Chongqing Key Laboratory of Nonlinear Circuits and Intelligent Information Processing, School of Electronic and Information Engineering, Southwest University, Chongqing 400715, China.
Department of Mathematics, Texas A&M University at Qatar, Doha 23874, Qatar.
Neural Netw. 2022 Sep;153:1-12. doi: 10.1016/j.neunet.2022.05.022. Epub 2022 Jun 2.
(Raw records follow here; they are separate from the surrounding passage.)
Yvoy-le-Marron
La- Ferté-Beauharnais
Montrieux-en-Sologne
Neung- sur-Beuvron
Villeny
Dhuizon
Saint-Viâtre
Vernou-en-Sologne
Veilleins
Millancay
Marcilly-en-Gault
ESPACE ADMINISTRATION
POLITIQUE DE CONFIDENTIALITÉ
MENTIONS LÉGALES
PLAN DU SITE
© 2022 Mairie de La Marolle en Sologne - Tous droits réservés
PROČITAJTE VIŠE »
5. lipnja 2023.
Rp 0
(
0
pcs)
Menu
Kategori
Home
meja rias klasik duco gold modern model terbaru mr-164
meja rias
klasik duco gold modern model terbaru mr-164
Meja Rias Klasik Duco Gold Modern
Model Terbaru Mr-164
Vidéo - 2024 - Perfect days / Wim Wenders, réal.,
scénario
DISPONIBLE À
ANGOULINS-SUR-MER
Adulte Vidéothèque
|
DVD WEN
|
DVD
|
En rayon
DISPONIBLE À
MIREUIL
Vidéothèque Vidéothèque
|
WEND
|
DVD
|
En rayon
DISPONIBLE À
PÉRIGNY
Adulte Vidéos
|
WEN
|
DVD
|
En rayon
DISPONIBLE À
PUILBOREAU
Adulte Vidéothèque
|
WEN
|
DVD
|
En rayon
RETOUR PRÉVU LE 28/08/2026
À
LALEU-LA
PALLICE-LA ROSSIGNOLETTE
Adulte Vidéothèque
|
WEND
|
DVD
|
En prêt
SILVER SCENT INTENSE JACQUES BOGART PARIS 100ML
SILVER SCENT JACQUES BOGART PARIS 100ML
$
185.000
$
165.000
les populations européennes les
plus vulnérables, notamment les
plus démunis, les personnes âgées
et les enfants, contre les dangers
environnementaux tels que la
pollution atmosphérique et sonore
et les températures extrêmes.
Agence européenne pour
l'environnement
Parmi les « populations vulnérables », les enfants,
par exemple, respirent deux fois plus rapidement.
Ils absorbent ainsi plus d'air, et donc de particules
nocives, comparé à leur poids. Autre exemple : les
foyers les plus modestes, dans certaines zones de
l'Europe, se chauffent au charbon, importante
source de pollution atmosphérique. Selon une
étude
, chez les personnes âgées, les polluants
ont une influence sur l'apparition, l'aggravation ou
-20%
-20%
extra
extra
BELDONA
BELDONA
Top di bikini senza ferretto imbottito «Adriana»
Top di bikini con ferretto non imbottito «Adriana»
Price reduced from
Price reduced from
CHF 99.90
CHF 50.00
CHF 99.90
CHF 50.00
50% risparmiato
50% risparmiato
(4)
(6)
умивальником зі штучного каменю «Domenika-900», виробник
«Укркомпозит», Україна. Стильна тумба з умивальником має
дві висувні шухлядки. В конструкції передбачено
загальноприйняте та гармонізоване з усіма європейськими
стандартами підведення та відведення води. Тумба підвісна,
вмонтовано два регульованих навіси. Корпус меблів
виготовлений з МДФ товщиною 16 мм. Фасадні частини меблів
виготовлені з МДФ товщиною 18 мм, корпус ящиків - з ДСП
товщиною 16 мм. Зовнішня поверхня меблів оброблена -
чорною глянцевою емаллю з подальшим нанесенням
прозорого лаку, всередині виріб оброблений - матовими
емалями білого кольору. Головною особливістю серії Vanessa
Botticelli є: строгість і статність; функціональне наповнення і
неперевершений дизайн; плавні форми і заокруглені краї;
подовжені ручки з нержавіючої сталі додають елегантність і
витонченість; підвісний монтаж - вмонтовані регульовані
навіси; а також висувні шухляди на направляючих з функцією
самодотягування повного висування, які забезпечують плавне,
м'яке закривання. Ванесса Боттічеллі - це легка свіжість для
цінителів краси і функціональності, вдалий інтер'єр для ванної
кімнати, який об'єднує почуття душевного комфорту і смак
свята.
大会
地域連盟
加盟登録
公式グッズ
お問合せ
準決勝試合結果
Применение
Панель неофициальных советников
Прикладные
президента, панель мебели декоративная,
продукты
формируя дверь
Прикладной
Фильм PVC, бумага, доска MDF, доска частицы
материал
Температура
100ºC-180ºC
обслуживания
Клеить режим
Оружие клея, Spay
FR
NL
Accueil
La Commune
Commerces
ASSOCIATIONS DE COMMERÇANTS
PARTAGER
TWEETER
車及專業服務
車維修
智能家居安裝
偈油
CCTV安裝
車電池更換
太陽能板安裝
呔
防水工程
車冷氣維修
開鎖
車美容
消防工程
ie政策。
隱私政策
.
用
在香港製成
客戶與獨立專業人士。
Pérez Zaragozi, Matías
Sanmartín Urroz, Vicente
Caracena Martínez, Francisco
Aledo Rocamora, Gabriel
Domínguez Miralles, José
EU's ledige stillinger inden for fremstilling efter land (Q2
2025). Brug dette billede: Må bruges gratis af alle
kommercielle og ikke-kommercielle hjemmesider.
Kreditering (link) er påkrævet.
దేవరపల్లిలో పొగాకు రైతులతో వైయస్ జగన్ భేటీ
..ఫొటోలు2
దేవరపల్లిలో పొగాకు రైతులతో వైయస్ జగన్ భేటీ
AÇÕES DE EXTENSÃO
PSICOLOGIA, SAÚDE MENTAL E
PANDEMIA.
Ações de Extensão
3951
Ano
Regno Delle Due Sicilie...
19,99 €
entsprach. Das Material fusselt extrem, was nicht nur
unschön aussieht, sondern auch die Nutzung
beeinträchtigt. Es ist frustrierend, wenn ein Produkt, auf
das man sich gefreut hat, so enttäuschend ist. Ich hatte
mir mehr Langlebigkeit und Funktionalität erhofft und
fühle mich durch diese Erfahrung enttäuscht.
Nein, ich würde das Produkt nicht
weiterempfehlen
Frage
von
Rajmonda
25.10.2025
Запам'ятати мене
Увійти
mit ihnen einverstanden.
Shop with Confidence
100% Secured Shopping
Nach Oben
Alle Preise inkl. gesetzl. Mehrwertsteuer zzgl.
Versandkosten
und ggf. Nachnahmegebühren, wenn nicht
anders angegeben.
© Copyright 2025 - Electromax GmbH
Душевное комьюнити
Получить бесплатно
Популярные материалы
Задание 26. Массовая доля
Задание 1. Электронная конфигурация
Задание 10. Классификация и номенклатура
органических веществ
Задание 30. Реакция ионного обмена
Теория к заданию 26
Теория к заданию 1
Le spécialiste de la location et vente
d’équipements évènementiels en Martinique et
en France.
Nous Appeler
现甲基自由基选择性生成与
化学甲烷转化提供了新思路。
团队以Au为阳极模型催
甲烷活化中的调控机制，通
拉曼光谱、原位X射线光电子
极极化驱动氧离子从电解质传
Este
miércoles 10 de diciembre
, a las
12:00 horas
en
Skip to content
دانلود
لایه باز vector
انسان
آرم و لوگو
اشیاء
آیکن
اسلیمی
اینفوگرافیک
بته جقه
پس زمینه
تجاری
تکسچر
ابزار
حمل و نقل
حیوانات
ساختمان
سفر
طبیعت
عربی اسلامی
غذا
In this paper, several recurrent neural networks (RNNs) for solving the L-minimization problem are proposed. First, a one-layer RNN based on the hyperbolic tangent function and the projection matrix is designed. In addition, the stability and global convergence of the previously presented RNN are proved by the Lyapunov method. Then, the sliding mode control technique is introduced into the former RNN to design finite-time RNN (FTRNN). Under the condition that the projection matrix satisfies the Restricted Isometry Property (RIP), a suitable Lyapunov function is constructed to prove that the FTRNN is stable in the Lyapunov sense and has the finite-time convergence property. Finally, we make a comparison of the proposed RNN and FTRNN with the existing RNNs. To achieve this, we implement experiments for sparse signal reconstruction and image reconstruction. The results further demonstrate the effectiveness and superior performance of the proposed RNN and FTRNN.
本文提出了几种用于解决 L-最小化问题的递归神经网络 (RNN)。首先,设计了一种基于双曲正切函数和投影矩阵的单层 RNN。此外,通过 Lyapunov 方法证明了先前提出的 RNN 的稳定性和全局收敛性。然后,将滑模控制技术引入到前一个 RNN 中,设计有限时间 RNN (FTRNN)。在投影矩阵满足约束等距性质 (RIP) 的条件下,构造合适的 Lyapunov 函数证明 FTRNN 在 Lyapunov 意义下是稳定的,并且具有有限时间收敛性质。最后,将所提出的 RNN 和 FTRNN 与现有的 RNN 进行了比较。为此,我们进行了稀疏信号重建和图像重建的实验。结果进一步证明了所提出的 RNN 和 FTRNN 的有效性和优越性能。